Despite their extreme heterogeneity karst aquifers offer one advantage over unconsolidated materials regarding the aquifer characterisation. Karst groundwater commonly resurfaces at a single spring or a limited group of springs. Thus, water discharging from a karst spring carries an imprint of the entire spring catchment. This makes it possible to infer aquifer properties from observations at the karst spring (e.g., time series of discharge, specific conductance and temperature of the discharged water). A methodology for an improved characterisation of karst aquifers was developed and tested within the project "Process-based characterisation of the dual flow and transport properties of karst aquifers" funded by the German Research Foundation (DFG) (final report in german ~ 2 MB). The approach is based on a combined analysis of spring hydrographs and artificial and natural tracers (e.g., Birk et al. 2004, 2005, 2006, 2010, Geyer et al. 2007, 2008, Hergarten and Birk, 2007). These methods were also employed, amongst others, to identify and characterise intercatchment flow at the Lurbach-Schmelzbach-Hammerbach karst system near Graz (e.g., Wagner et al. 2011, Birk et al. 2014).

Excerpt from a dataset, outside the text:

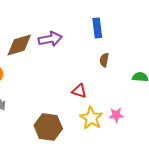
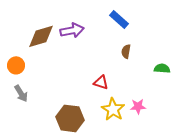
blue rectangle: (97, 28) -> (119, 19), turned -42

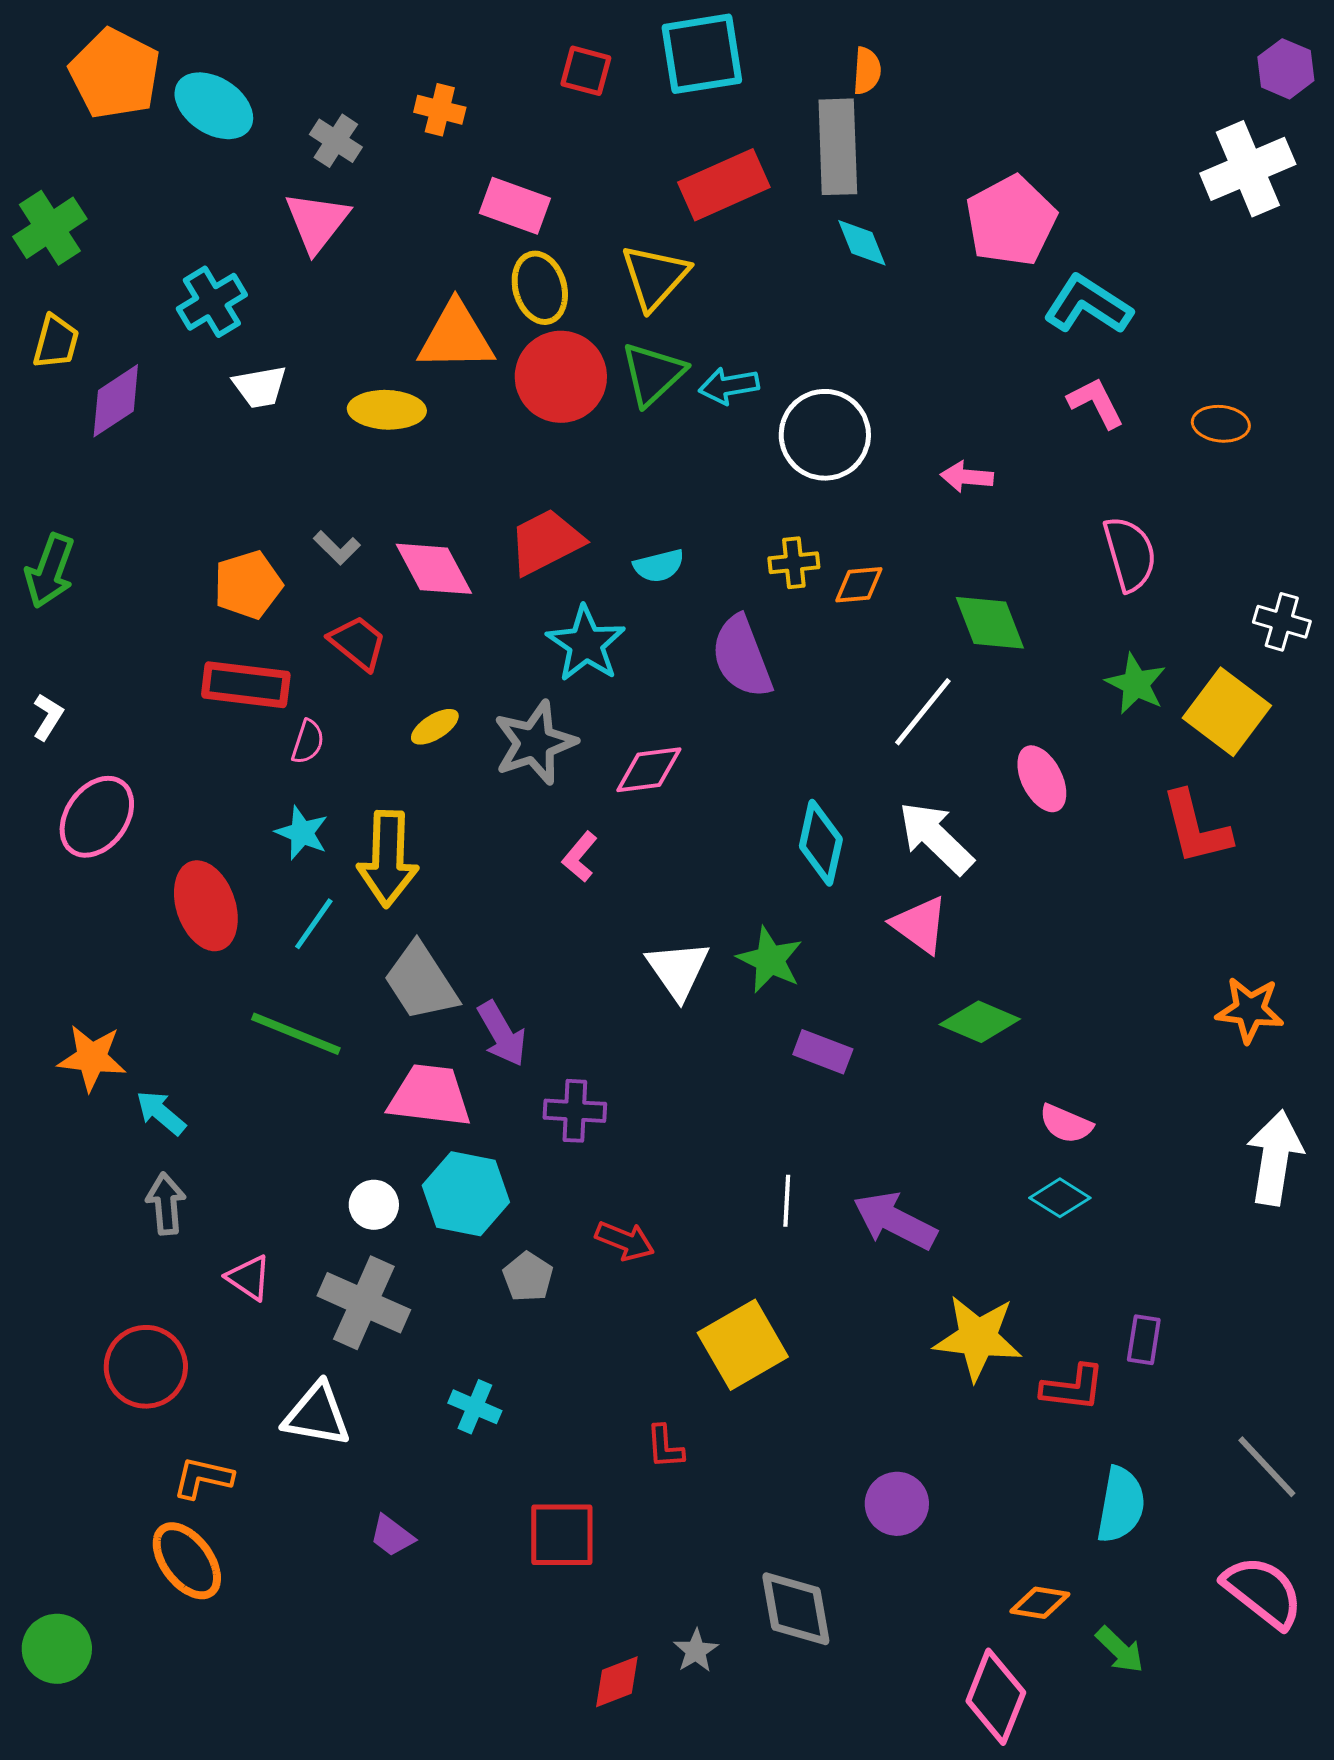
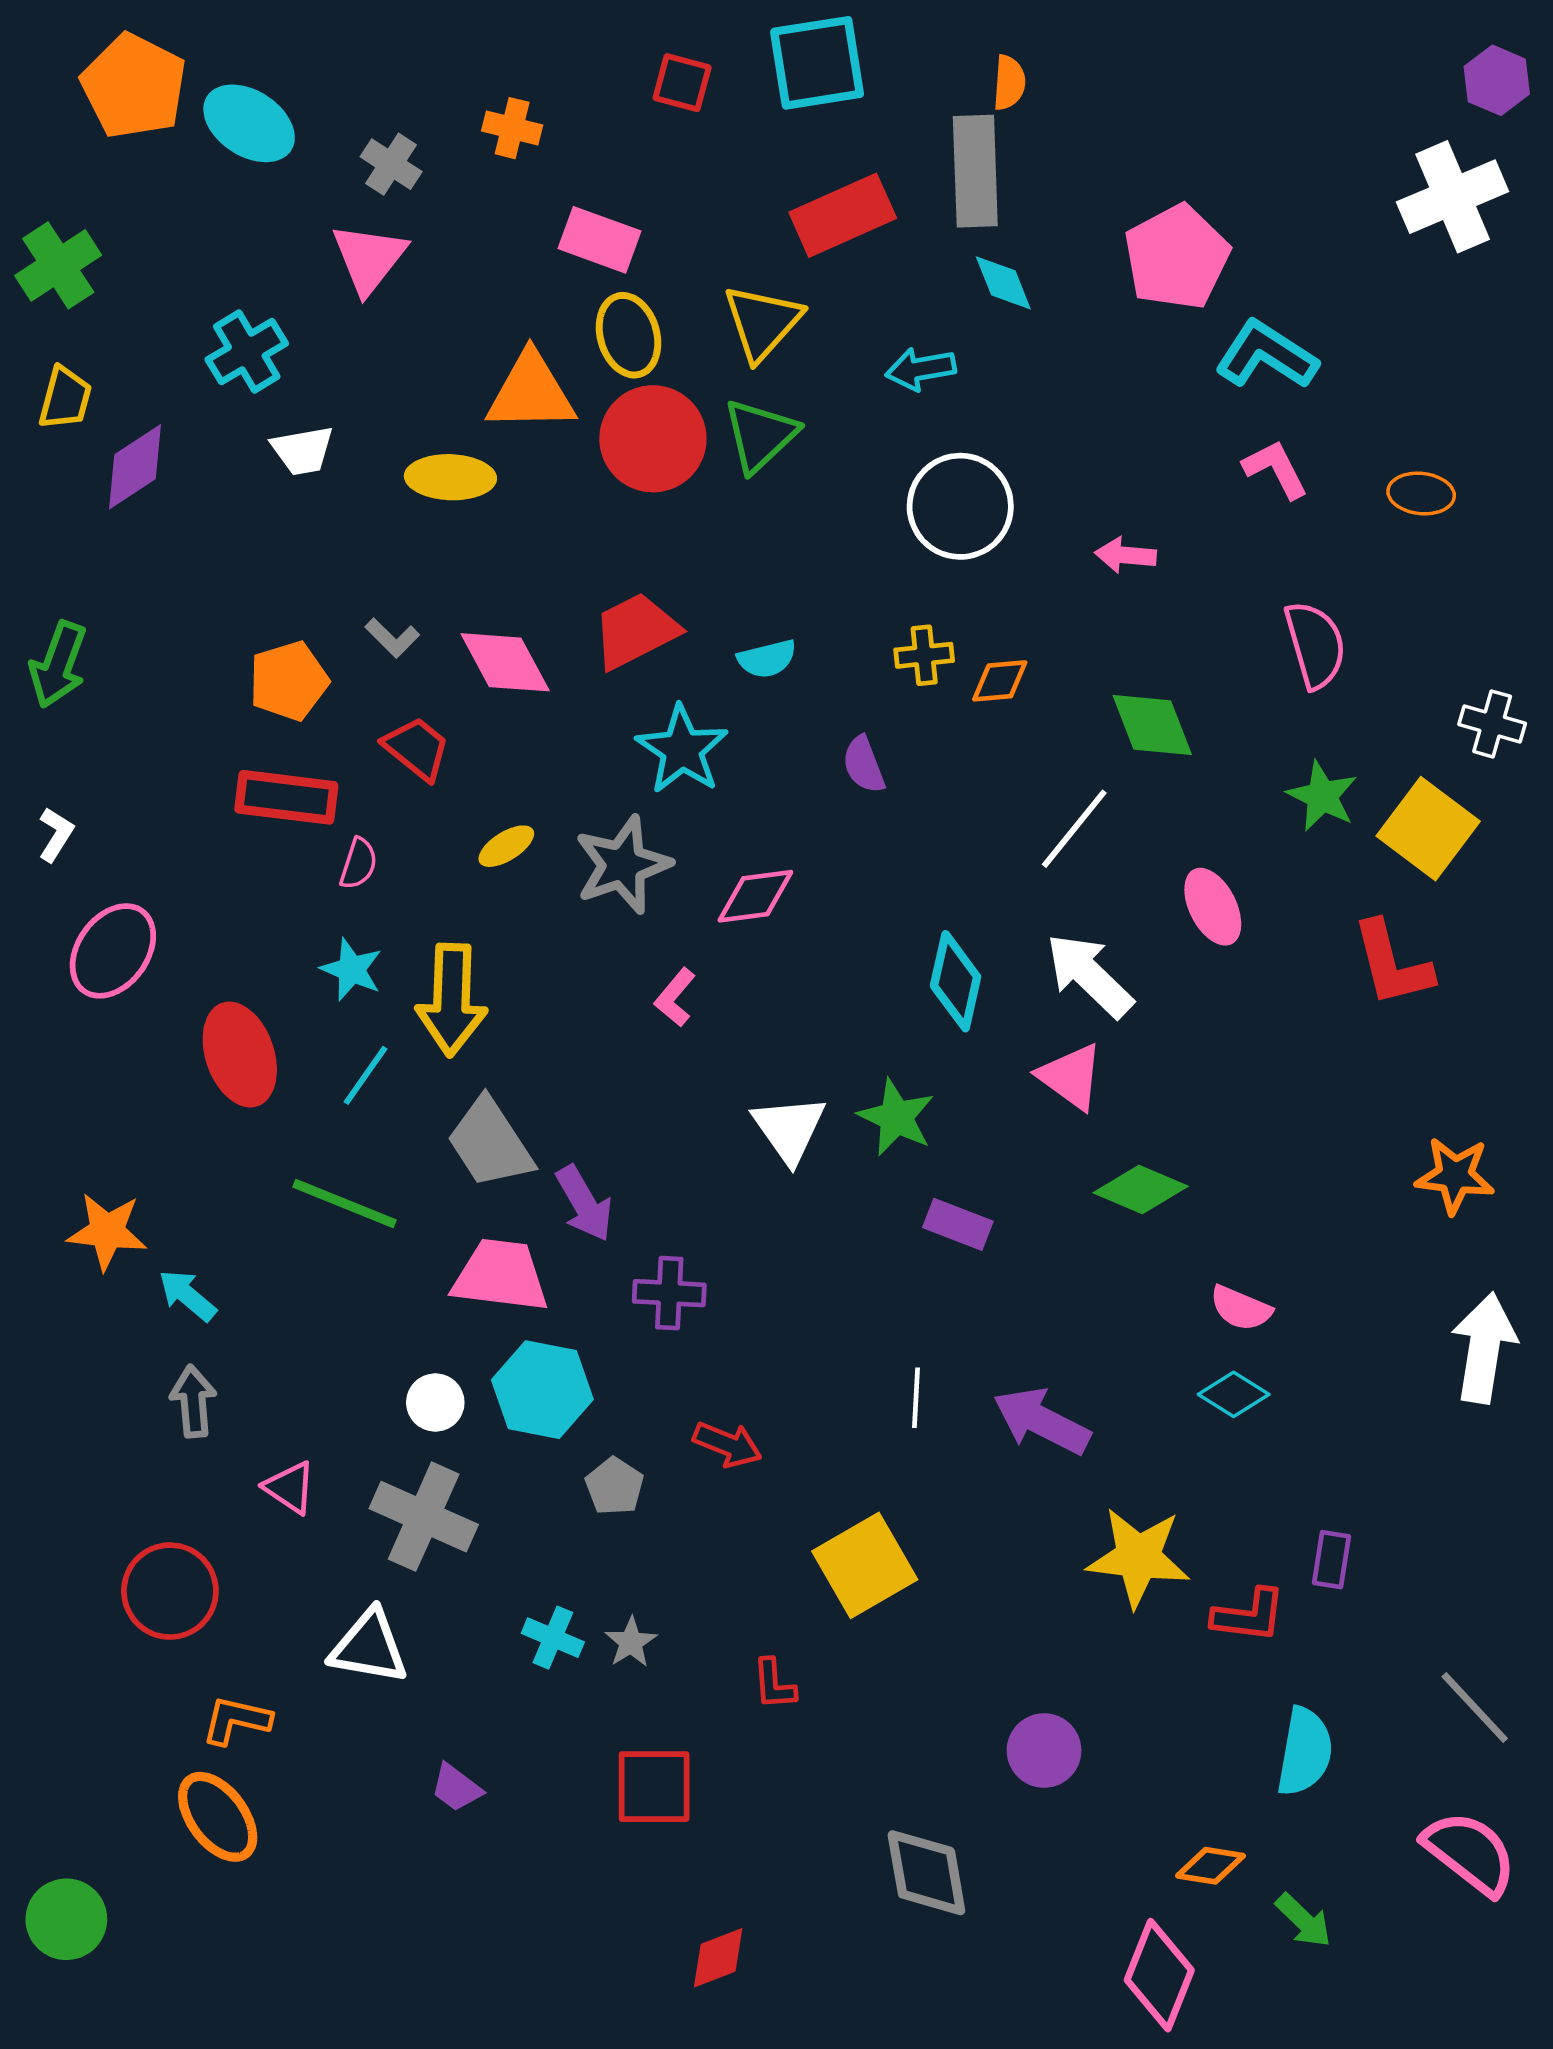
cyan arrow: (729, 386) -> (921, 369), moved
purple semicircle: (742, 657) -> (864, 765), size x0.6
gray star: (696, 1651) -> (631, 1642), moved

Evolution of Karst Aquifers

The relation between hydrogeological environment and the evolution of conduits in soluble rocks can be examined by numerical modelling. Until recently, such numerical models had mainly been applied to generic conceptual settings. In contrast, the completed DFG project "Void evolution in soluble rocks: Development and validation of numerical models by field evidence" (final report) aimed to establish site-related numerical models based on field data compiled from selected study sites in the deep-seated settings of the Western Ukraine. To this end, the coupled continuum-pipe flow model CAVE, representing the fractured porous rock by a continuum approach and the solution conduits by a discrete pipe network, was employed ( Rehrl et al. 2008, 2010). Within the completed FWF project "Transport characteristics as imprint of karst evolution" the evolution of conduits was examined more generally, focussing on the frequency distributions of the conduit apertures and the resulting transport properties of the karst aquifers (Hubinger and Birk 2011).

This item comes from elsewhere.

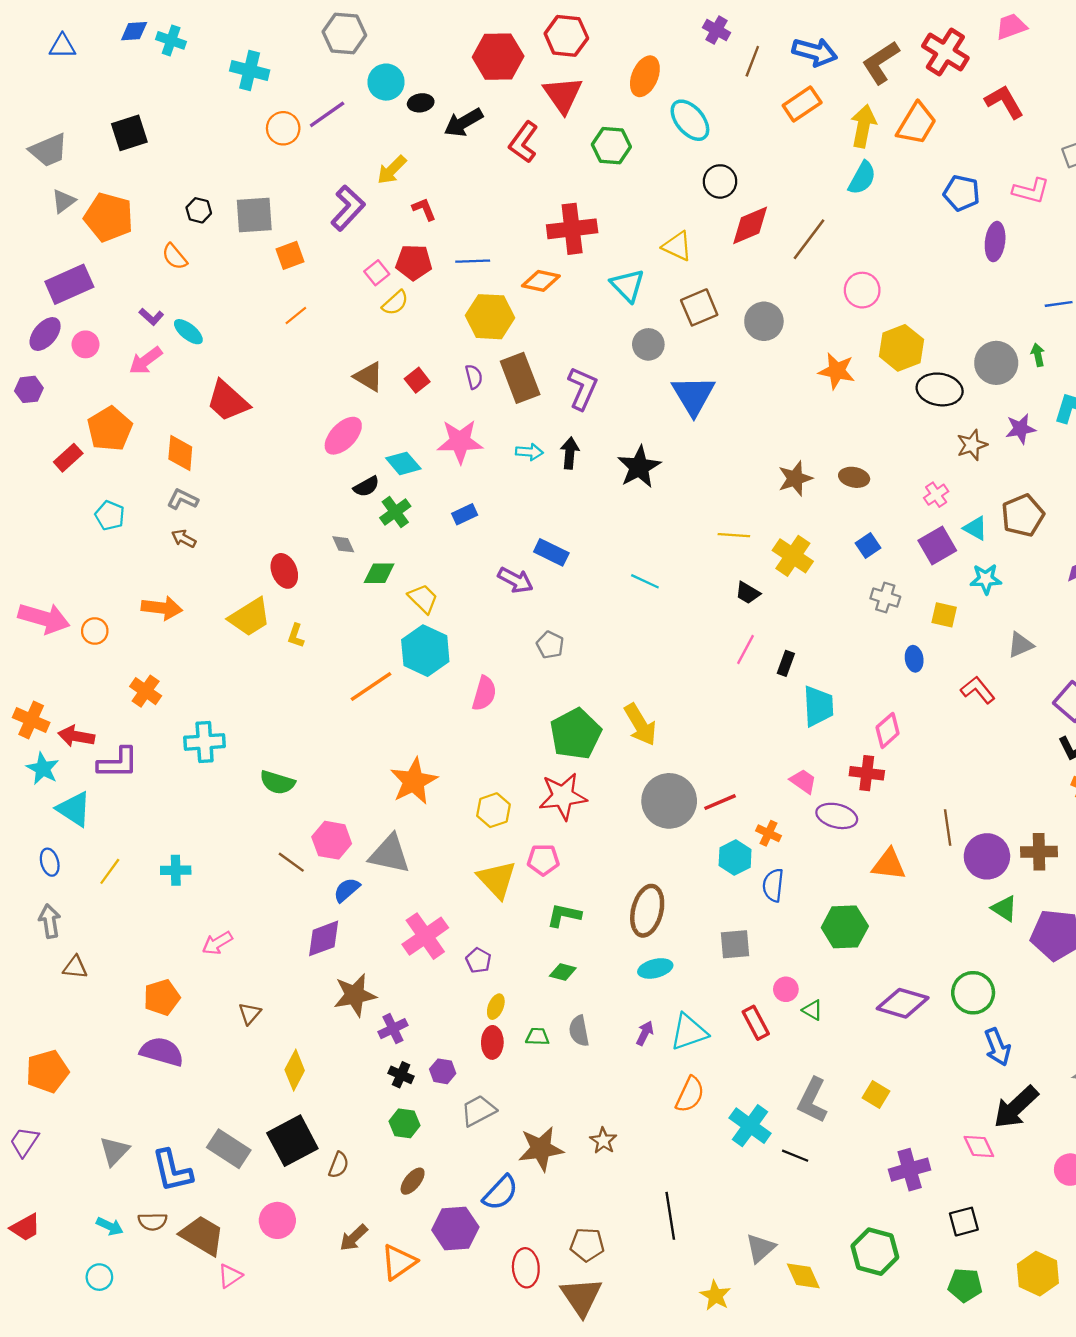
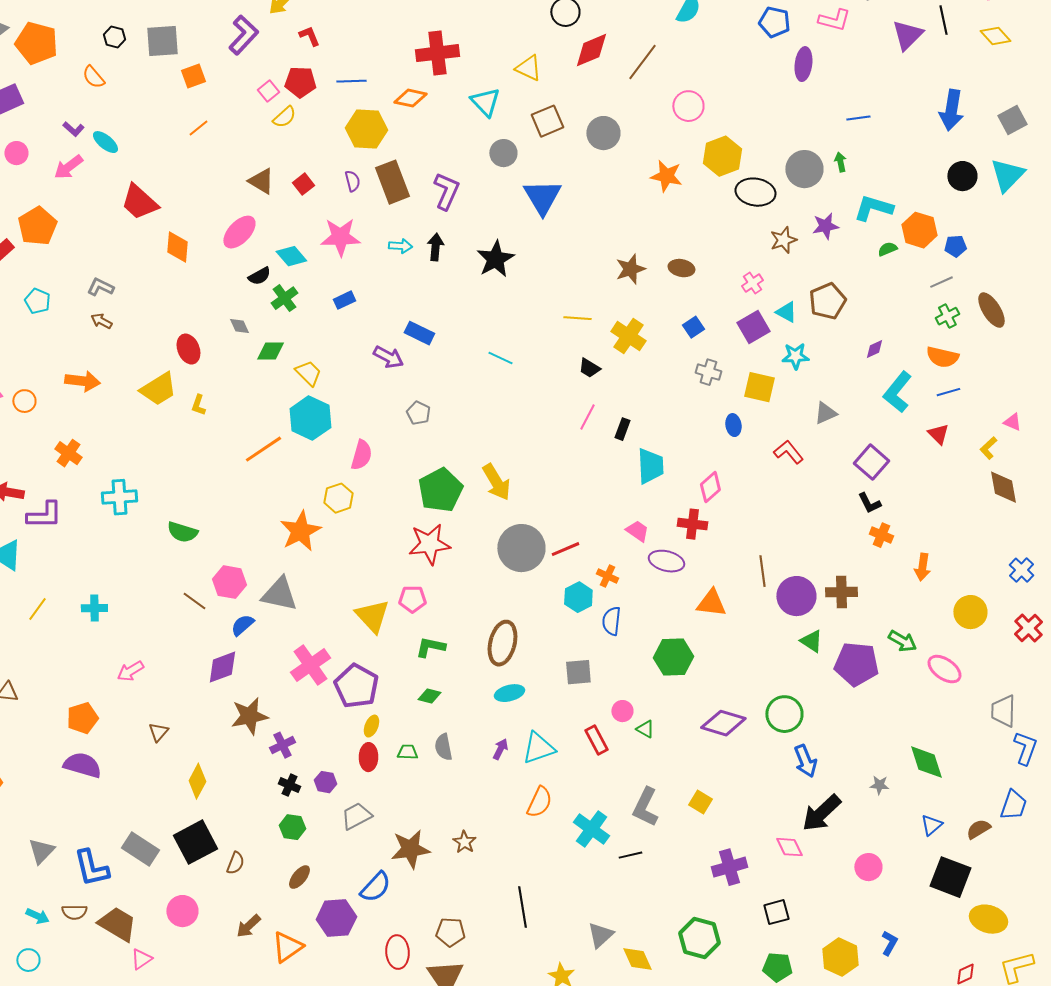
orange diamond: (180, 453) -> (177, 247), moved
yellow square: (944, 615) -> (759, 387), size x1.4
yellow hexagon: (493, 810) -> (338, 498), moved
purple pentagon: (478, 960) -> (356, 686), size x2.0
black line: (795, 1156) -> (630, 855), turned -35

Groundwater Modelling in Karst Terrains

Groundwater modelling has become a standard technique regularly applied, e.g., for engineering tasks and water management purposes in porous aquifers. In the above mentioned work specific modelling tools, such as the coupled continuum-pipe flow model CAVE, were developed to account for the peculiarities of karst aquifers. Yet these state-of-the art models are frequently applied for basic research into karst evolution as well as flow and transport phenomena in karst terrains but rarely used for practical purposes. To bridge the gap between research tools such as CAVE and the needs of practioners working in karst areas the Conduit Flow Process CFP was implemented in the well-known USGS flow model MODFLOW (Shoemaker et al. 2008). CFP can be run in mode 1, which is an enhanced version of the hybrid flow model implemented in CAVE, as a single continuum model (mode 2), which mimics turbulent flow by adjusting the hydraulic conductivity of the cells depending on the Reynolds number (e.g., Reimann et al. 2011), or as a combination of both (mode 3). The completed FWF translational research project "Groundwater modelling in karst terrains" aimed to compare and evaluate these different modelling approaches, in particular, with respect to their practical applicability.